Functional ingredients, like moringa, turmeric, and cherries, have been used successfully in studies to prevent chronic pain by reducing free radicals or other causes linked to inflammation formation in the first place. 

You, too, can battle against chronic inflammation by adding these eight foods to your diet!



The rising popularity of moringa owes much to it’s amazing plethora of health benefits. One benefit that’s been thoroughly confirmed happens to be it’s anti-inflammatory uses. “Various studies on Moringa plant have been shown to possess antiinflammatory activity.”1

Specific parts of the moringa plant are still being studied to find out more about what exactly is responsible for its ability to reduce inflammation. One area researched is the leaves. One study with rats “revealed that the water extract of the leaves of Moringa oleifera showed a dose-dependent anti-inflammatory activity in acute models of inflammation.”2

Additionally, the roots of the plant seem to aid in healing both acute and chronic pain. “The root of Moringa oleifera contains anti-inflammatory principle(s) that may be useful in the treatment of both the acute and chronic inflammatory conditions.”3

Moringa products include teas and powders, making them versatile enough to take acai bowls to the next level, for instance.

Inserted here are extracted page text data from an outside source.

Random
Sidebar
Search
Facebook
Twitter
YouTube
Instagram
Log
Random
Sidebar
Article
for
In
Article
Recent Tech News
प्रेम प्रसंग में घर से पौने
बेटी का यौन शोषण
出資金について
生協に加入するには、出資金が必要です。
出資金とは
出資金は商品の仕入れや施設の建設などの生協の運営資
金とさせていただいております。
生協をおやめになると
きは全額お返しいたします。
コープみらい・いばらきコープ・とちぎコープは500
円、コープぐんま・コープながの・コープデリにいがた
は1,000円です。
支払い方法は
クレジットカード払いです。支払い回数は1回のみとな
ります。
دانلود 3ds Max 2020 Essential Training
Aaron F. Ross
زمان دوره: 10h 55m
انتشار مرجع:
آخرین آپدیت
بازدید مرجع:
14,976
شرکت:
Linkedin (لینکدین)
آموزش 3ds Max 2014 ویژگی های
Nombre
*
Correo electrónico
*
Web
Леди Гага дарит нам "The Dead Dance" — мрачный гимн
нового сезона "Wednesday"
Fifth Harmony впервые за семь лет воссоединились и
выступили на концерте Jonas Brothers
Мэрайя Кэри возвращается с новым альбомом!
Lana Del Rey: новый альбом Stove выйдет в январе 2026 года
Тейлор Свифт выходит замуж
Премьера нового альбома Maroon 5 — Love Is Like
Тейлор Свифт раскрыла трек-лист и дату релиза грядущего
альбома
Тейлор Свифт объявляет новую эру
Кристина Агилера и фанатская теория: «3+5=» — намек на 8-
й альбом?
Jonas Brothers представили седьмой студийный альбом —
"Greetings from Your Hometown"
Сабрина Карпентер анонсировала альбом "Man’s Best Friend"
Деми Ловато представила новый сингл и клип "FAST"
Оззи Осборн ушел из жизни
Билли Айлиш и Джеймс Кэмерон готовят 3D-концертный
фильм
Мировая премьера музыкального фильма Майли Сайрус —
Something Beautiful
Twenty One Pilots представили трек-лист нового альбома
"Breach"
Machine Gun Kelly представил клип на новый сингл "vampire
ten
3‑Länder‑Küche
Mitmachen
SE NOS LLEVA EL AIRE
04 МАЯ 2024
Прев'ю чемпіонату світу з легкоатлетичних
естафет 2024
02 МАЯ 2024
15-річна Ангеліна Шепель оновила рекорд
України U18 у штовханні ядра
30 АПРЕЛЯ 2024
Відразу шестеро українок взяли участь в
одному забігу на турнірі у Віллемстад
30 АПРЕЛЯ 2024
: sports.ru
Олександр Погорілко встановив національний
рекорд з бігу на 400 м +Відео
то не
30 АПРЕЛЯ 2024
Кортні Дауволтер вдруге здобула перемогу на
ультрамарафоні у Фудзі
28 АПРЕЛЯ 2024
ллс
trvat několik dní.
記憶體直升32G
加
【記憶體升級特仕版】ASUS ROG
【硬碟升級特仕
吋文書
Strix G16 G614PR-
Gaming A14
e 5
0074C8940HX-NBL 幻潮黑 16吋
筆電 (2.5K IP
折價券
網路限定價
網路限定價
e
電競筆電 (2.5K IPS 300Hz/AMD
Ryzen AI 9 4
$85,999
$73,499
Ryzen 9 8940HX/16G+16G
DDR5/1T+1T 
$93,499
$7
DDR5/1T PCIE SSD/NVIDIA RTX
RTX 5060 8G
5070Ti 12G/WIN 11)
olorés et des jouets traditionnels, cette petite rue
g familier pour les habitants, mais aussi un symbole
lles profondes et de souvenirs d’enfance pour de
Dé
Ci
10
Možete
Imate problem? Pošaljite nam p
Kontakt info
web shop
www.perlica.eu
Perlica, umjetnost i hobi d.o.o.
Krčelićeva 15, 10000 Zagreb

Who wants Indian food? The primary polyphenol of turmeric is curcumin. It gives the spice, and your curry dish, that characteristic yellow color. But that’s not all. “Curcumin is known to possess potent anti-inflammatory and antiarthritic properties.”13

This spice seems to reduce all types of inflammation. “Research suggests that curcumin can help in the management of oxidative and inflammatory conditions, metabolic syndrome, arthritis, anxiety, and hyperlipidemia. It may also help in the management of exercise-induced inflammation and muscle soreness, thus enhancing recovery and subsequent performance in active people.”14

Best of all, there’s no side effects reported from using turmeric. “Curcumin has been demonstrated to be safe in six human trials and has demonstrated anti-inflammatory activity. It may exert its anti-inflammatory activity by inhibition of a number of different molecules that play a role in inflammation.”15



Fruits like cherries contain polyphenols that help fight inflammation.  Tart cherries contain more than other varieties, it seems. “Tart cherry-enriched diets were associated with significantly reduced body weight, abdominal fat, reduced blood lipids, reduced plasma inflammation, and reduced fasting glucose.”7

Additionally, “The significant decrease of markers of inflammation and oxidative stress afforded by cherries and derivatives may have implications for the management of clinical pathologies associated with high levels of inflammation and oxidative stress.”8

Another study specifically looked at how cherries affect plasma concentrations. “In conclusion, changes in the plasma concentrations of the biomarkers in our study caused by cherries suggest a potential decrease in inflammation.”9

The anthocyanins found in cherries seem to have the most an anti-inflammatory effect. These compounds can also be found in berries. 


Dark Chocolate

Dark chocolate, the kind that tastes a little bitter, not the creamy junk food bars, contain plenty of anti-inflammatory agents. “chocolate (especially dark chocolate), has been found to improve antioxidant status, reduce inflammation and correlate with reduced heart disease risk.”19

Craving hot chocolate? Cocoa can also help reduce pain. “A number of studies of cell cultures and animals have unequivocally demonstrated that cocoa flavanols reduce pro-inflammatory cytokines and inhibit inflammatory mediators NF-κB, COX-2 and iNOS.”20

Cocoa gets its properties from the raw cacao it comes from, as “Anti-inflammatory properties of cacao, fruits of Theobroma cacao L. (Sterculiaceae), are welldocumented.”21


Coconut Oil

One way to think about anti-inflammatory foods is to ask how the food itself does not get inflammation. That is, how does food protect itself from the dangers it may face in nature.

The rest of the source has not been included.